Return all lines below containing the word "Dividenden".

▶ [Data for this exercise]:
★ ★ ★ ★

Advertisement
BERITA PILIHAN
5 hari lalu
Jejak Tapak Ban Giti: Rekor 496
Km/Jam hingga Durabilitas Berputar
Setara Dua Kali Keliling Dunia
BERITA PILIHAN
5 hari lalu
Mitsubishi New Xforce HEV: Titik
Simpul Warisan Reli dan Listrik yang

★ ★ ★ ★

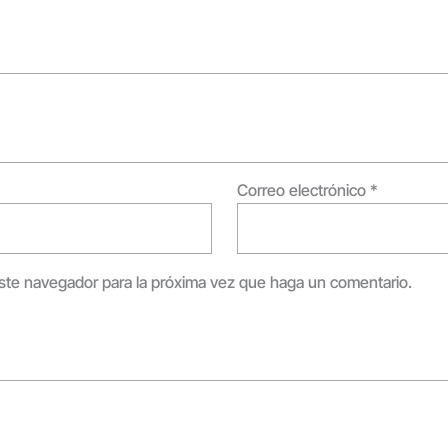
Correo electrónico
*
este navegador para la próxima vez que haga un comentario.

★ ★ ★ ★

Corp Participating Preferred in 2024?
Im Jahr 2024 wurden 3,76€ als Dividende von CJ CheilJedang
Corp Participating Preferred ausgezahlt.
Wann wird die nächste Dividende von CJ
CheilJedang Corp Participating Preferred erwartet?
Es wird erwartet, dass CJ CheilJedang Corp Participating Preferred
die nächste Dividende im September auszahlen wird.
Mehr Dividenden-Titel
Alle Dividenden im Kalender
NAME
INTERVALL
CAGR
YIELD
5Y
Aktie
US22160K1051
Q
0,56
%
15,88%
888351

★ ★ ★ ★

▶ [Exercise solution]:
Mehr Dividenden-Titel
Alle Dividenden im Kalender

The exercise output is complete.